Contestant l’ensemble de ces saisies conservatoires et la conversion en saisie-attribution en faisant essentiellement valoir que la bailleresse ne disposait d’aucun principe de créance personnelle à leur égard, les époux [N] ont, par acte du 13 décembre 2021, fait assigner la SCI devant le juge de l’exécution de Saint-Brieuc, afin de constater la prescription de l’action en exécution de l’ensemble des décisions et actes évoqués par la SCI, d’obtenir la nullité de l’acte de conversion de la saisie conservatoire en saisie-attribution, la mainlevée de l’ensemble des mesures conservatoires, et la condamnation de la SCI au paiement de dommages-intérêts ainsi que d’une amende civile.
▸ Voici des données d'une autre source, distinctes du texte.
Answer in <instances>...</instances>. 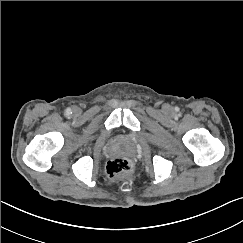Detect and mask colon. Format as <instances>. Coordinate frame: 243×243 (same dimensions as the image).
Masks as SVG:
<instances>
[{
  "label": "colon",
  "mask_w": 243,
  "mask_h": 243,
  "mask_svg": "<svg viewBox=\"0 0 243 243\" xmlns=\"http://www.w3.org/2000/svg\"><path fill=\"white\" fill-rule=\"evenodd\" d=\"M131 171V163L128 159L122 157L112 158L107 162L106 173L112 178H120Z\"/></svg>",
  "instance_id": "5ec220e1"
}]
</instances>
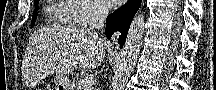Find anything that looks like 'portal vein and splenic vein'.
<instances>
[{
  "label": "portal vein and splenic vein",
  "instance_id": "18ae733b",
  "mask_svg": "<svg viewBox=\"0 0 216 90\" xmlns=\"http://www.w3.org/2000/svg\"><path fill=\"white\" fill-rule=\"evenodd\" d=\"M81 86H82V90H87V88H91V86H93V78H89V76H85Z\"/></svg>",
  "mask_w": 216,
  "mask_h": 90
}]
</instances>
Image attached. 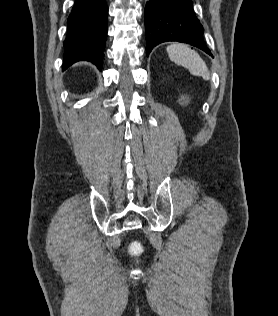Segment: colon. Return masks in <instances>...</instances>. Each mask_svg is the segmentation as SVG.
Returning a JSON list of instances; mask_svg holds the SVG:
<instances>
[{
    "mask_svg": "<svg viewBox=\"0 0 278 316\" xmlns=\"http://www.w3.org/2000/svg\"><path fill=\"white\" fill-rule=\"evenodd\" d=\"M132 252L133 253H139L140 252V246L138 244L133 245Z\"/></svg>",
    "mask_w": 278,
    "mask_h": 316,
    "instance_id": "5ec220e1",
    "label": "colon"
}]
</instances>
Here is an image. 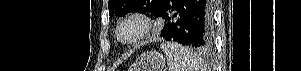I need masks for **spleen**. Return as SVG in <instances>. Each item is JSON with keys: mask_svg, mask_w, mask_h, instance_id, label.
<instances>
[{"mask_svg": "<svg viewBox=\"0 0 301 71\" xmlns=\"http://www.w3.org/2000/svg\"><path fill=\"white\" fill-rule=\"evenodd\" d=\"M164 52L168 71H205L202 59L195 52L174 42L160 45Z\"/></svg>", "mask_w": 301, "mask_h": 71, "instance_id": "3e777b00", "label": "spleen"}]
</instances>
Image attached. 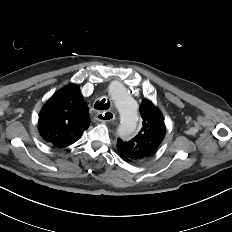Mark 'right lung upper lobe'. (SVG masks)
<instances>
[{"label": "right lung upper lobe", "instance_id": "1", "mask_svg": "<svg viewBox=\"0 0 232 232\" xmlns=\"http://www.w3.org/2000/svg\"><path fill=\"white\" fill-rule=\"evenodd\" d=\"M89 110L76 84L57 91L39 114L41 137L58 148L76 142L90 125Z\"/></svg>", "mask_w": 232, "mask_h": 232}]
</instances>
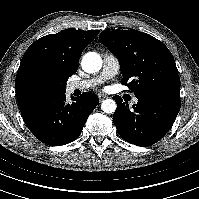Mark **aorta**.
I'll return each instance as SVG.
<instances>
[{
	"label": "aorta",
	"mask_w": 199,
	"mask_h": 199,
	"mask_svg": "<svg viewBox=\"0 0 199 199\" xmlns=\"http://www.w3.org/2000/svg\"><path fill=\"white\" fill-rule=\"evenodd\" d=\"M82 69L87 73H96L102 67V59L95 52H88L82 58ZM116 102L112 99H106L101 104V109L108 114L114 113L116 110Z\"/></svg>",
	"instance_id": "obj_1"
}]
</instances>
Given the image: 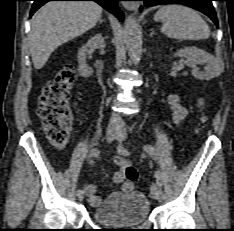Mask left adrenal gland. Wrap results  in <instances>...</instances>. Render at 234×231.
I'll return each instance as SVG.
<instances>
[{"label":"left adrenal gland","mask_w":234,"mask_h":231,"mask_svg":"<svg viewBox=\"0 0 234 231\" xmlns=\"http://www.w3.org/2000/svg\"><path fill=\"white\" fill-rule=\"evenodd\" d=\"M153 35H156V33L154 32V30H153V29H151L150 36H153Z\"/></svg>","instance_id":"obj_1"}]
</instances>
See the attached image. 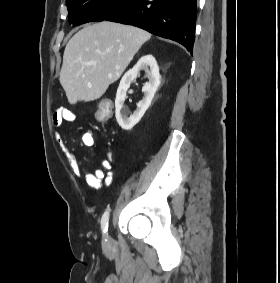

Par jugement du 8 juin 2022, le juge de l’exécution a :
déclaré recevables l’action et les demandes des époux [N],
dit que la SCI ne dispose pas d’un titre exécutoire à l’encontre des époux [N] constatant une créance liquide et exigible d’un montant de 2 660 850,30 euros ou de tout autre montant,
déclaré caduque l’ordonnance du juge de l’exécution du 4 octobre 2021 et ordonné la mainlevée des actes de saisie conservatoire du 10 novembre 2021 sur les comptes détenus au CIC et la BPGO par les époux [N] et ce pour l’intégralité des montants saisis,
ordonné l’annulation de l’acte de conversion de saisie conservatoire en saisie-attribution signifié le 2 décembre 2021 sur les comptes des époux [N] ouverts au CIC ou dans toute autre banque ainsi que l’annulation de tous les actes subséquents,
déclaré irrecevable la demande des époux [N] relative à la prescription de l’action en exécution de l’ensemble des décisions et actes évoqués par la SCI,
débouté les époux [N] de leur demande de dommages et intérêts et des demandes associées à celle-ci,
débouté les époux [N] de leur demande relative au prononcé d’une amende civile à l’encontre de la SCI,
déclaré caduque l’ordonnance du juge de l’exécution du 12 août 2021 et ordonné la radiation de l’hypothèque provisoire prise sur le bien immobilier sis [Adresse 6],
ordonné la radiation de l’inscription du nantissement judiciaire des parts sociales des époux [N] an sein de la SCI Les Arcades de Paimpol du 5 janvier 2017 dénoncée le 9 janvier 2017,
débouté les parties de leurs demandes plus amples ou contraires,
débouté la demande de la SCI relative à la somme de 3 000 euros au titre du préjudice de désorganisation,
condamné la SCI à payer aux époux [N] la somme de 2 500 euros sur le fondement de l’article 700 du code de procédure civile, ainsi qu’aux dépens.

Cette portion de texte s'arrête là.